The nonprofit Hammonton Revitalization Corp., along with residents called Friends of Eagle Theatre, took out a loan to buy and rehab the theater - money that most of the Agriculture Department's loan has replaced. No tax money was used to acquire or restore it; the town chipped in, with money and sweat equity.
"The Friends of Eagle Theatre themselves were actually in there with sledgehammers," said Petrongolo, who later ran as an independent on an arts platform and won a council seat.
Hammonton now has an arts district that includes the Eagle Theatre, a branch of South Jersey's Noyes Museum, a branch of Richard Stockton College, a dance studio, the longtime Hamilton Arts Center, and a dozen new working lofts for artists.
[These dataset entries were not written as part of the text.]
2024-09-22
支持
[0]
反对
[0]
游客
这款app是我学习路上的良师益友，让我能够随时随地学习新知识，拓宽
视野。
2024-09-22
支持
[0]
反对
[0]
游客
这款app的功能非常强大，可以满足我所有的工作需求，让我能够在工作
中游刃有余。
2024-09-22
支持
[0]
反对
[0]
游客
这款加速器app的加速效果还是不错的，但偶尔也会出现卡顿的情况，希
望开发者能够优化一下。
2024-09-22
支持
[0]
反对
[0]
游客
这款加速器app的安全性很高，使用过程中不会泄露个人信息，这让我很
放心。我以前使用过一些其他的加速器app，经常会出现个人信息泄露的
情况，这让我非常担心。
One night last weekend, the little theater on Vine Street began humming 20 minutes before showtime as about 140 people streamed in for one of the final performances of a two-act romp, Completely Hollywood (Abridged). The show, which affectionately mocks films, was given a high-style production and featured one of Eagle's two artistic directors, Ed Corsi, in the cast.
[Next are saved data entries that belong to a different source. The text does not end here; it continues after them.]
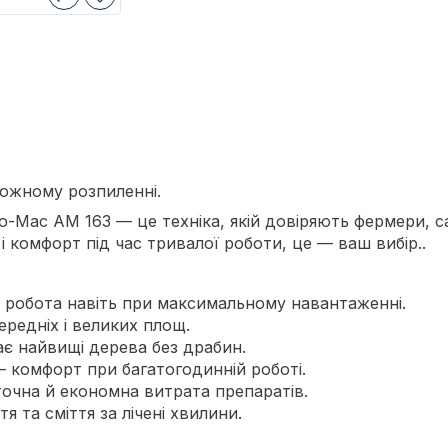
кожному розпиленні.
-Mac AM 163 — це техніка, якій довіряють фермери, са
і комфорт під час тривалої роботи, це — ваш вибір..
а робота навіть при максимальному навантаженні.
ередніх і великих площ.
ає найвищі дерева без драбин.
 комфорт при багатогодинній роботі.
очна й економна витрата препаратів.
 та сміття за лічені хвилини.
It was a crossover audience, you might say, ranging in age from young adult to seniors, and crossing racial and ethnic lines. That included Mexican Americans, who make up more than 20 percent of the town's residents and who have turned it into a South Jersey capital of lively Mexican restaurants.
Some carried in popcorn, candy, and sodas from the fresh-popcorn counter, a throwback to the 208-seat theater's early days.
Eagle is a semiprofessional house - "We pay actors a negotiable stipend," said its other artistic director, Ted Wioncek 3d - but it also deals show by show with Actors' Equity, the national actors' union, for some productions. Wioncek and Corsi say that, given its steady growth, they foresee a day when Eagle joins the ranks of major theaters by holding a standard Equity contract.
The show was about to begin, and the theater's board chairman, James M. Donio - a mover and shaker about town who has been a supporter since revitalization began - was there to greet audience members individually. He was the force behind the funding application to the Agriculture Department.
"Every step of the way, there was a lot of process and paperwork to go through to make sure they vetted a request from a theater," he was saying. "There's a lot of that with firehouses that apply - and this is a theater. And every step of the way, we could give them everything they requested."
The houselights were about to dim as the stage was illuminated for another evening of theater in the blueberry capital of the world.